#### Work task:
Only a number is wanted here: the count of lines in the entries below that contain the word "không".

#### Stored data:
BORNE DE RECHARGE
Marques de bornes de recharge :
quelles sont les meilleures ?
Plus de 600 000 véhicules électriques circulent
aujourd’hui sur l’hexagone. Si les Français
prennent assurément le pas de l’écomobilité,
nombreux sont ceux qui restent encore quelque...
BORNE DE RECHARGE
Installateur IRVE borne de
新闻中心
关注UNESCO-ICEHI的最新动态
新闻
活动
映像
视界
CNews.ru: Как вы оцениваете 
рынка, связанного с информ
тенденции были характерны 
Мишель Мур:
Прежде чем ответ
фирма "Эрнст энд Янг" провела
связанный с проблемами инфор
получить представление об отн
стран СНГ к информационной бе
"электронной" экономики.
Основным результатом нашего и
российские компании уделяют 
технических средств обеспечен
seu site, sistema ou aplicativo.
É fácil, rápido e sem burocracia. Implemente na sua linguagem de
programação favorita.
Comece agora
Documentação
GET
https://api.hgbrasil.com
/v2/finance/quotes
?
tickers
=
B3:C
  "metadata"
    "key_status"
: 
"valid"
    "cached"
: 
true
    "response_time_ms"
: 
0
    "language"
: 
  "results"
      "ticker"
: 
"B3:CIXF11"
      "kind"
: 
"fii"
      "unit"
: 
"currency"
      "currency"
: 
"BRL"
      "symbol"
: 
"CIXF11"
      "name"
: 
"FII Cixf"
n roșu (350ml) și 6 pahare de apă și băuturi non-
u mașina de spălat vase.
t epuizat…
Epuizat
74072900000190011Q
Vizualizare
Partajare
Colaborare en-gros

--

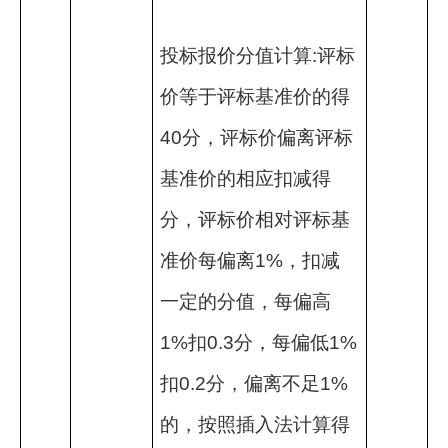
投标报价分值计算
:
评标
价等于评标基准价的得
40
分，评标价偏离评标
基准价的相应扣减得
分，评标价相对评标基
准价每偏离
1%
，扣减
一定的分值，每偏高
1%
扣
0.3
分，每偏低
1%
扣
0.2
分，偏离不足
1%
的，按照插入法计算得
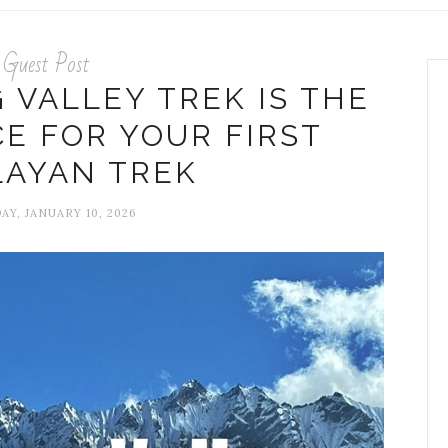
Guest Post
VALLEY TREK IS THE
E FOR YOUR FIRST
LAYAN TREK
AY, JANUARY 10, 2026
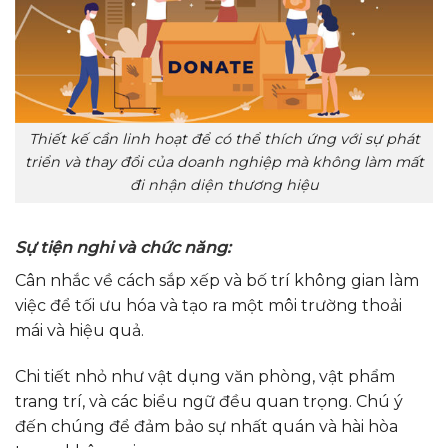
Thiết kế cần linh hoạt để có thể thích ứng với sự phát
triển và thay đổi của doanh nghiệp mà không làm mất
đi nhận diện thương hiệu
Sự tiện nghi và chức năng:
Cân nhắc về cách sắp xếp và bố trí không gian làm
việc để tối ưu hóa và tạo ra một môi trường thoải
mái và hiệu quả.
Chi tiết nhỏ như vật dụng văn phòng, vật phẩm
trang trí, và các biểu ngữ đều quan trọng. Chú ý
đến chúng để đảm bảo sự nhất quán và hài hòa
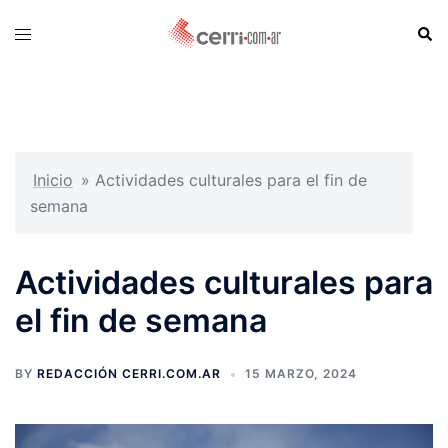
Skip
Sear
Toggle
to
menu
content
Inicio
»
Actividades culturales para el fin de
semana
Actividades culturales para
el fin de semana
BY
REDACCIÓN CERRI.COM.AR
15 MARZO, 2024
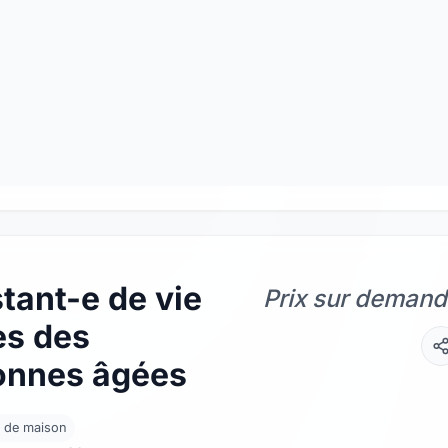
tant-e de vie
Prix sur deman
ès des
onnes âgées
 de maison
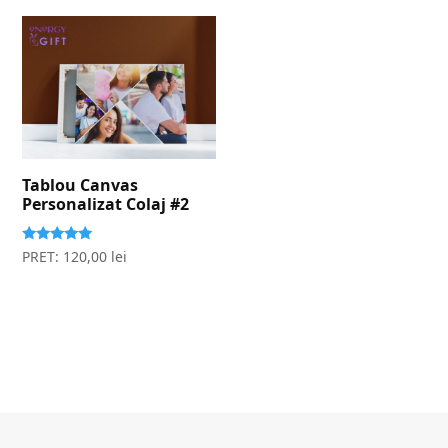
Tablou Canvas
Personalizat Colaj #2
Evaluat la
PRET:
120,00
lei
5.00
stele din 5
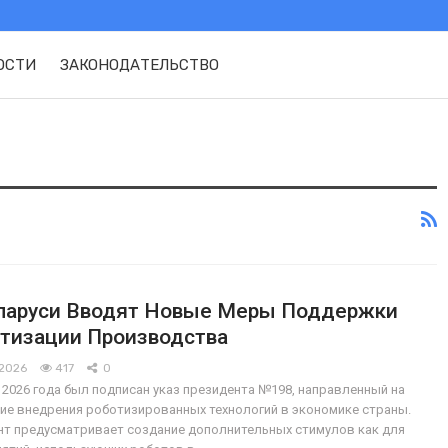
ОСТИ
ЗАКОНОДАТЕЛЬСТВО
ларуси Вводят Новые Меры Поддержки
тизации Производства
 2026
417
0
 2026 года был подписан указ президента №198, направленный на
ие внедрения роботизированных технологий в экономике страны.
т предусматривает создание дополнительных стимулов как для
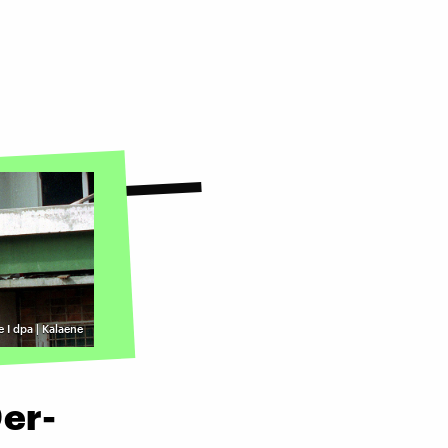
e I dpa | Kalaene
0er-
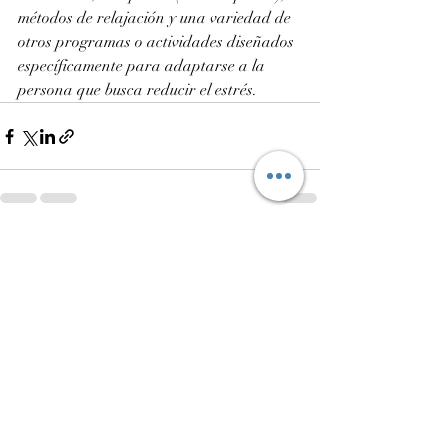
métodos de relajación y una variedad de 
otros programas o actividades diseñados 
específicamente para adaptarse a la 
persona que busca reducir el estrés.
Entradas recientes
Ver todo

#### Exercise solution:
2